Свет Вечной Весны - Энджел Ди Чжан
Шрифт:
Интервал:
Закладка:
Моя мать умерла, а меня не было рядом. Я всё пыталась уложить эти факты в голове.
В Нью-Йорк я приехала ради искусства, но осталась здесь ради любви. И как-то по ходу дела, фотографируя девочек с зубной пастой, суп в консервных банках и шоколадные батончики, с пути искусства я сбилась.
В хорошие дни я утешала себя тем, что всё-таки работаю фотографом, в отличие от друзей по колледжу, которые изучали английскую литературу, а потом пошли в банковское дело и инвестиции. В плохие дни гадала, не стоит ли заняться ради пропитания чем-то иным – чем-то таким, что не побудит меня идти на компромиссы в искусстве. Когда делаешь то, что любишь, но делаешь неправильно, это тебя уничтожает.
К людям это тоже относится. Моя несовершенная любовь к матери уничтожила наши отношения.

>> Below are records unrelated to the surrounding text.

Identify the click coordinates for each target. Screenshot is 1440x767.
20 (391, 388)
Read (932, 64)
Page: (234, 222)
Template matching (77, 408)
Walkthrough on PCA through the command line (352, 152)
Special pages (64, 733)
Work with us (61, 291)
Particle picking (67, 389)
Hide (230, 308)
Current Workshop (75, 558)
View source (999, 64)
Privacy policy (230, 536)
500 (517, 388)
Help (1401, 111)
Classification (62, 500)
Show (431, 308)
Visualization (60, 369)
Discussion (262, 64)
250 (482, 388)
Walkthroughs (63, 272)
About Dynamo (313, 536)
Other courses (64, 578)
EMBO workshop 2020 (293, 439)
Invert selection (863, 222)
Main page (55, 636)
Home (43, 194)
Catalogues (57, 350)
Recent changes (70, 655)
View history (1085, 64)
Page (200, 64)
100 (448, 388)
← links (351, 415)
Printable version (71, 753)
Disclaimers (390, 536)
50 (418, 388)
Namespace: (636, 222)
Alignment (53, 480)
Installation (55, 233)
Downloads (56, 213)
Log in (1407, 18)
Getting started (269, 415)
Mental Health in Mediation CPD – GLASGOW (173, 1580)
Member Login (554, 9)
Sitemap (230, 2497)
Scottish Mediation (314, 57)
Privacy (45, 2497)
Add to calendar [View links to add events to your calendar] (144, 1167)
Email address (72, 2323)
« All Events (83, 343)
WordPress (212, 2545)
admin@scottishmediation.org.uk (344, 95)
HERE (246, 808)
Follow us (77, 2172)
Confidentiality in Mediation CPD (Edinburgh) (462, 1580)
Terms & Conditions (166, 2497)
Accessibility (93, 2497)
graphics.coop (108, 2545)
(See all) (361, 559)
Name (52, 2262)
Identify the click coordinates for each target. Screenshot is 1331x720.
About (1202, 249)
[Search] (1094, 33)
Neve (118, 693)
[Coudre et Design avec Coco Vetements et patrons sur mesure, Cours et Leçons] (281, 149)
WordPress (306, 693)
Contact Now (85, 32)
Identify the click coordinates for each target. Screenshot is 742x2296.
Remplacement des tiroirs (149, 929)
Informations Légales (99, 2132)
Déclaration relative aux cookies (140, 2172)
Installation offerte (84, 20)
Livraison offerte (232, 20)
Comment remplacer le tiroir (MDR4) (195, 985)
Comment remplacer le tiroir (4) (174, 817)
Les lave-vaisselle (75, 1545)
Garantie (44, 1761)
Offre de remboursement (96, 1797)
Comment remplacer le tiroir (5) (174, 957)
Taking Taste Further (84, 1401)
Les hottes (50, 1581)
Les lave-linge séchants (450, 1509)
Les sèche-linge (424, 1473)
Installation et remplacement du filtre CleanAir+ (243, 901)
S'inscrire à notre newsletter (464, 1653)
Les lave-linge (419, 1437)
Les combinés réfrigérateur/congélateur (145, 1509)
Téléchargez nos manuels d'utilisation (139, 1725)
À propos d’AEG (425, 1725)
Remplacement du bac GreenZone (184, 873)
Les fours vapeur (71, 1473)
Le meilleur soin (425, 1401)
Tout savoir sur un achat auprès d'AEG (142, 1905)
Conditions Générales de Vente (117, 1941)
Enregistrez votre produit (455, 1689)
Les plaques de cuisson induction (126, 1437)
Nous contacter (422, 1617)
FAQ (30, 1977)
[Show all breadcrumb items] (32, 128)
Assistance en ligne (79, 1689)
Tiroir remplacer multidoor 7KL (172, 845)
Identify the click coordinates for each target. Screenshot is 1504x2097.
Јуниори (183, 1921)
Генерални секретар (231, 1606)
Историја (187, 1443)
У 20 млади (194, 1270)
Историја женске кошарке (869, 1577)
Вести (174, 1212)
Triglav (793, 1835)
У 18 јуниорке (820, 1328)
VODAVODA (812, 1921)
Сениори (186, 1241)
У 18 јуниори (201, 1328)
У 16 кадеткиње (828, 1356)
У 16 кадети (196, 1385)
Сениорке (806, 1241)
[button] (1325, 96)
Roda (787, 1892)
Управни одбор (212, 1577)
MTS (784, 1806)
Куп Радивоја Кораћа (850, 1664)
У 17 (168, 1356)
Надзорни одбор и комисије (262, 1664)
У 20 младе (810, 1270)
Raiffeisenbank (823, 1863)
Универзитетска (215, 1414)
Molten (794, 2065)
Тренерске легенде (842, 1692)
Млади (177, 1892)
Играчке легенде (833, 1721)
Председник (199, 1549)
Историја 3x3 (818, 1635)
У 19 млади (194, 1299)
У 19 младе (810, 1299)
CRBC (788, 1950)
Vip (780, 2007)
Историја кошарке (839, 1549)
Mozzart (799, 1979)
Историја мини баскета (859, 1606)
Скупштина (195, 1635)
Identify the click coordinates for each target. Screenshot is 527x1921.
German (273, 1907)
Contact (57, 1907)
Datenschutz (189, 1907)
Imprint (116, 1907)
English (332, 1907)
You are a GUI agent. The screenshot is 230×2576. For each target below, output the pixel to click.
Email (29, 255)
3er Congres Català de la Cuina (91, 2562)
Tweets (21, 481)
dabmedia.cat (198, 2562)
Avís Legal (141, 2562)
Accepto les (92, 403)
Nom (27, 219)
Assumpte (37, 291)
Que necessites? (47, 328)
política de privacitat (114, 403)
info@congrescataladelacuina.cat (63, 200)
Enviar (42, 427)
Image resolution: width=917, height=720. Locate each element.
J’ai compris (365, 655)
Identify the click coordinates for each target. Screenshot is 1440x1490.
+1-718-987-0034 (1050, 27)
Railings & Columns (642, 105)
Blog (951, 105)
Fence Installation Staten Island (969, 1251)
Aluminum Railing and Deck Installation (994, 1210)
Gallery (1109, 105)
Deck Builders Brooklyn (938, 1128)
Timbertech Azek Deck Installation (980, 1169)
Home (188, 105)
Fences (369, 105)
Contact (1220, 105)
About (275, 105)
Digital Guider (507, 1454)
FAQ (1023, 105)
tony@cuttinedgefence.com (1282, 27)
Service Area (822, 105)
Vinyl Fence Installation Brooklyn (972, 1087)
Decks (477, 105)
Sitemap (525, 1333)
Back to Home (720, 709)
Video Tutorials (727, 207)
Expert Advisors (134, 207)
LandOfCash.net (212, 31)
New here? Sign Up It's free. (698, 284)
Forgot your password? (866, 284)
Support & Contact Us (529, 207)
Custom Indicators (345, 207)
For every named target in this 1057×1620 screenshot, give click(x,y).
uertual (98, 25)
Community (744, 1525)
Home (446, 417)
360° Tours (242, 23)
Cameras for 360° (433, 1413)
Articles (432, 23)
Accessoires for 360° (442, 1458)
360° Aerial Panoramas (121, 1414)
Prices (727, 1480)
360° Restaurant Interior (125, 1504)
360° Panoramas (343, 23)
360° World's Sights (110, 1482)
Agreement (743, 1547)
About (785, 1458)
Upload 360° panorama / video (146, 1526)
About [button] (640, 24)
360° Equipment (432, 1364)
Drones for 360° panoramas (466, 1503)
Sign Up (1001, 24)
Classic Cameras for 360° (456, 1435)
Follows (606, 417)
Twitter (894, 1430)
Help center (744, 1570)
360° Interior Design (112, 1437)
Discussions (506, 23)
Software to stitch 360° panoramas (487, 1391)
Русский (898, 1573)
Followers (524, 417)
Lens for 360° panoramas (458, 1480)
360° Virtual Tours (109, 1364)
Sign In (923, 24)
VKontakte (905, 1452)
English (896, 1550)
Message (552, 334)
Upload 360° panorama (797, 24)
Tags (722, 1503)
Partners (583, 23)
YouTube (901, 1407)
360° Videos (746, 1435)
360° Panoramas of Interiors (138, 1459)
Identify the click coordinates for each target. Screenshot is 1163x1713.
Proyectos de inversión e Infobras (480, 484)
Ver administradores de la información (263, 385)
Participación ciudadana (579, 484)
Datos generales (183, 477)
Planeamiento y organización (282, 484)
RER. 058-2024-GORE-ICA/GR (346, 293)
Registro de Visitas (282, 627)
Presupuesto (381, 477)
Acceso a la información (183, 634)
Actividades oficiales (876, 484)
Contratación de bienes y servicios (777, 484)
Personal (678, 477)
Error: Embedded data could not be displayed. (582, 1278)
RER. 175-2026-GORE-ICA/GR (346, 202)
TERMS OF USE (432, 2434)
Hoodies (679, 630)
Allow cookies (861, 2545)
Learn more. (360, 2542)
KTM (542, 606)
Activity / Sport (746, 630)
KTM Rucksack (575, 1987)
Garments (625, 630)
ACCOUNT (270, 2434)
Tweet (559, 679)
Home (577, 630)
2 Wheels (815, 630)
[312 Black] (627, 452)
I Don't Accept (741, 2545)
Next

Я почувствовала, что мои книги, одежда и мебель пригвоздили меня к земле. Озябшая и продрогшая, наконец я кое-как уселась и завернулась в покрывало с дивана.
Пошарив в стопках фото на кофейном столике, я нашла снимок – не из тех панорам Нью-Йорка, которые привели меня в эту страну, а портрет Дэвида. На фото он был на шесть лет моложе и стоял рядом с качелями у себя во дворе, в пригороде Чикаго. Руки у него были сложены чашечкой и подняты: он выпускал молодого голубя, и хлопающие крылья слились на фотографии в размытое облако. Дэвид нашёл раненую птицу и выходил. Его лицо излучало доброту, и это всегда успокаивало меня.
Я прижала фото к груди, но плоская карточка не давала утешения. Проведя кончиками пальцев по её краям, я попыталась внутренне слиться с изображением. Бумага оставалась твёрдой и острой.
Ноги и руки ныли. Ощущение было такое, словно где-то между сердцем и лёгкими разверзлась заполненная пустотой дыра.
* * *
На мой восьмой день рождения мама повела меня фотографироваться. В нашу деревню Вечная Весна прибыл странствующий фотограф и устроился на центральной площади, где собирались со своими повозками, запряжёнными ослами, фермеры, продающие урожай.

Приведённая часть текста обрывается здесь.